(Recorded data)
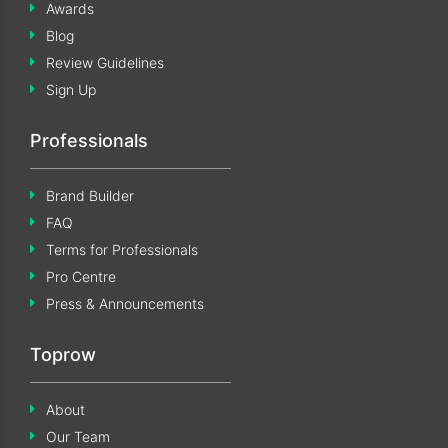
Awards
Blog
Review Guidelines
Sign Up
Professionals
Brand Builder
FAQ
Terms for Professionals
Pro Centre
Press & Announcements
Toprow
About
Our Team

== How to complete this task ==
Whenever the word "Professionals" appears in a line above, copy that line.

== Result ==
Professionals
Terms for Professionals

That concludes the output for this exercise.